DATA IN THIS EXERCISE:
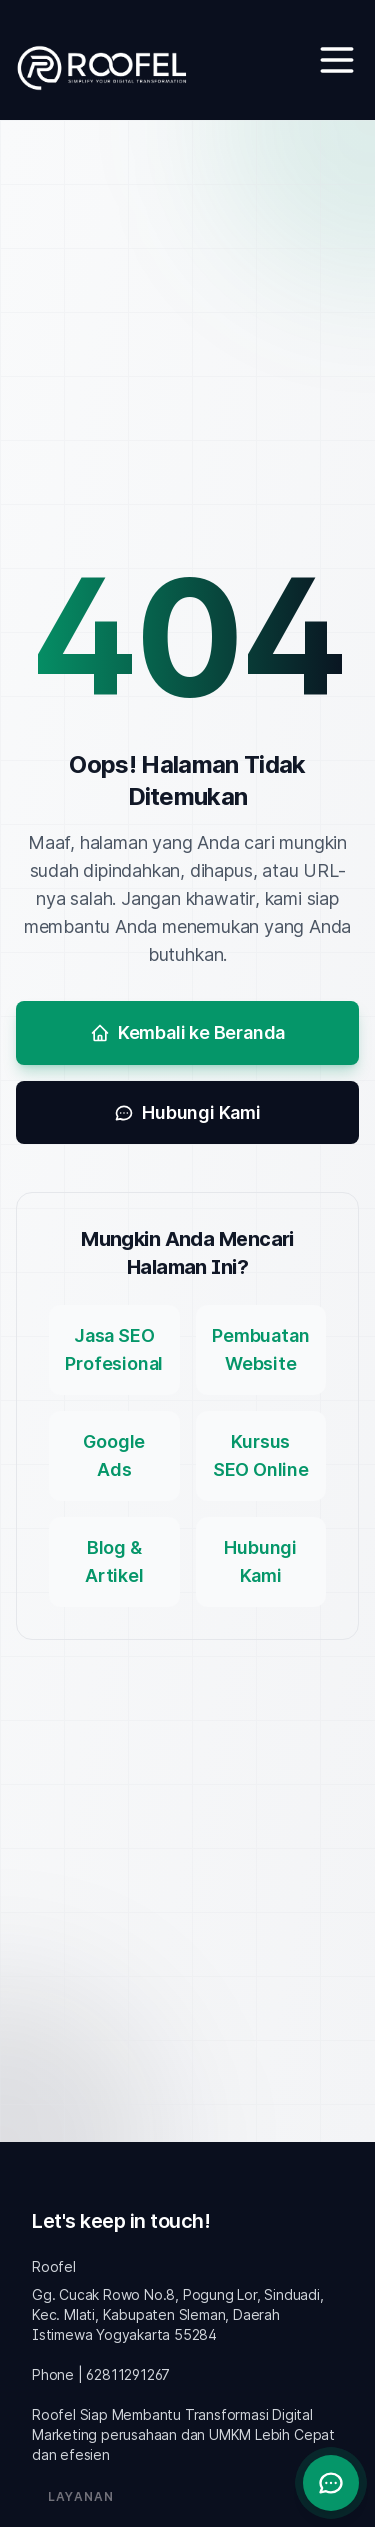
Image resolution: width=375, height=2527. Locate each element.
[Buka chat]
* * *
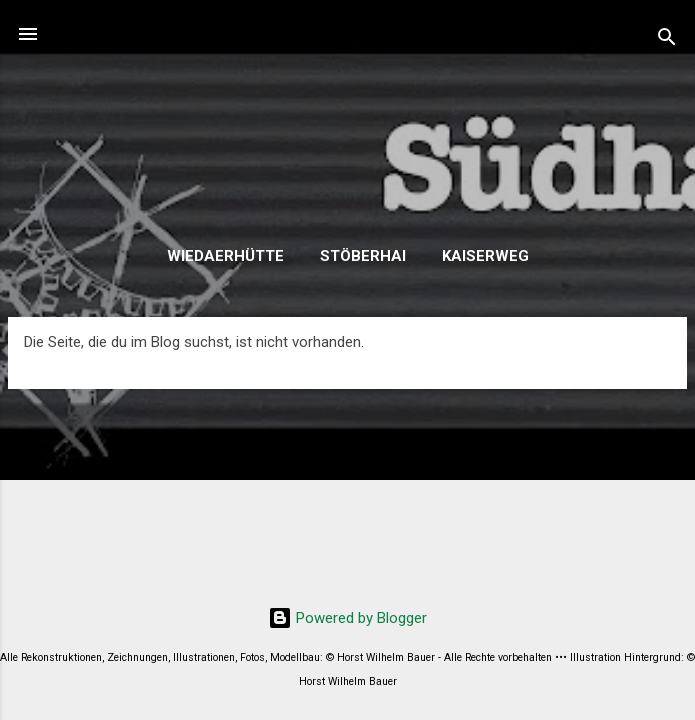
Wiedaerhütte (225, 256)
...
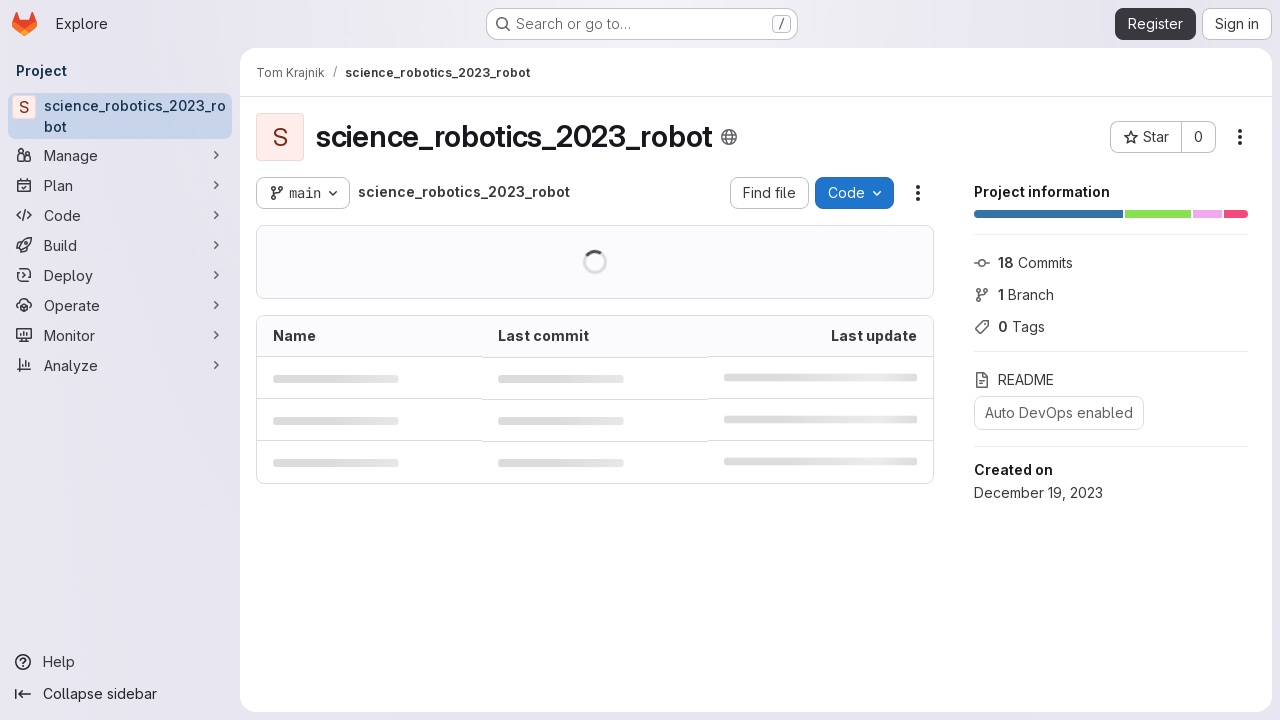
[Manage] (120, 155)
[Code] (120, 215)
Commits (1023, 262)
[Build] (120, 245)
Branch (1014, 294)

WHAT IS BEING ASKED: Working from the material above, retype exactly the lines from the one with "Image resolution: width=375, height=2527." through the one with "[Buka chat]", both included, and only those lines.

WRITTEN SOLUTION:
Image resolution: width=375, height=2527. Locate each element.
[Buka chat]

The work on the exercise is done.